A natural limitation of our study is incomplete data and the retrospective study design. NGS studies were seldom used in our study cohort and this may have affected the results regarding primary disorders. Additionally, the phenotyping of subjects was not conducted systematically (Table 1, Table 2, Table 3). The strengths of our study, in turn, are the large background population of the HUH catchment area (population of 1.22 million), population-wide growth monitoring, comprehensive screening and referral rules [15], [16], [17], [18], [19], [20], and the large cohort size with equal sex distribution. Taken together, we estimate that our results and study population represent the general population well.

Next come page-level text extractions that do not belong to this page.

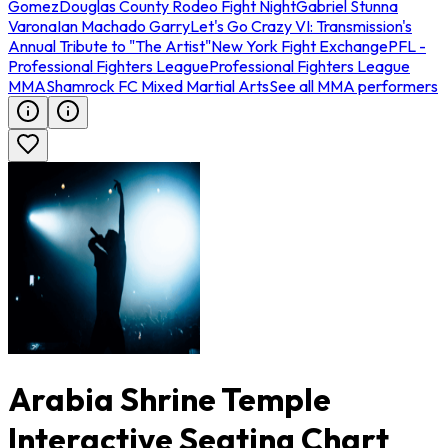
Gomez
Douglas County Rodeo Fight Night
Gabriel Stunna
Varona
Ian Machado Garry
Let's Go Crazy VI: Transmission's
Annual Tribute to "The Artist"
New York Fight Exchange
PFL -
Professional Fighters League
Professional Fighters League
MMA
Shamrock FC Mixed Martial Arts
See all MMA performers
Arabia Shrine Temple
Interactive Seating Chart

In conclusion, we show that a considerable proportion, 14% in our study cohort, of extremely tall children (i.e. HSDS ≥+3), independent of sex, have an underlying primary or secondary growth disorder. Primary growth disorders were more frequent among the tallest subjects and in subjects with comorbidities or physical features related to syndromic tall stature. High prevalence of the physical features and neurodevelopmental diagnoses in subjects with ITS supports the view that syndromic tall stature was underdiagnosed in our cohort. Our results lend support to a comprehensive diagnostic work-up of extremely tall children and the use of auxological data in estimating the risk of primary and secondary growth disorders. Future studies should address the diagnostic yield of NGS studies in extremely tall subjects and clarify the value of auxological, physical, and neurodevelopmental features in efficient targeting of molecular genetic studies.

Funding

This work was supported by the Päivikki and Sakari Sohlberg Foundation, the Foundation for Pediatric Research (grant n:o 170067), and the Helsinki University Hospital research grants.

Contributors

M.H. designed the study with the support of T.R. and P.M. Clinical and auxological data were collected by J.K. and E.S. and allocation of patients into diagnostic groups was done by J.K. and M.H. The manuscript was written by J.K., E.S., P.M., T.R., and M.H. All authors critically revised the manuscript and approved the manuscript and the journal prior the first submission. M.H. and J.K. coordinated the study. All authors had full access to all data. The underlying data and analysis have been verified by J.K. and M.H.

Data sharing statement

Study data are not publicly available owing to data privacy issues, but access to the anonymized data can be obtained from the corresponding author on reasonable request.

Declaration of Competing Interest

The authors have nothing to disclose.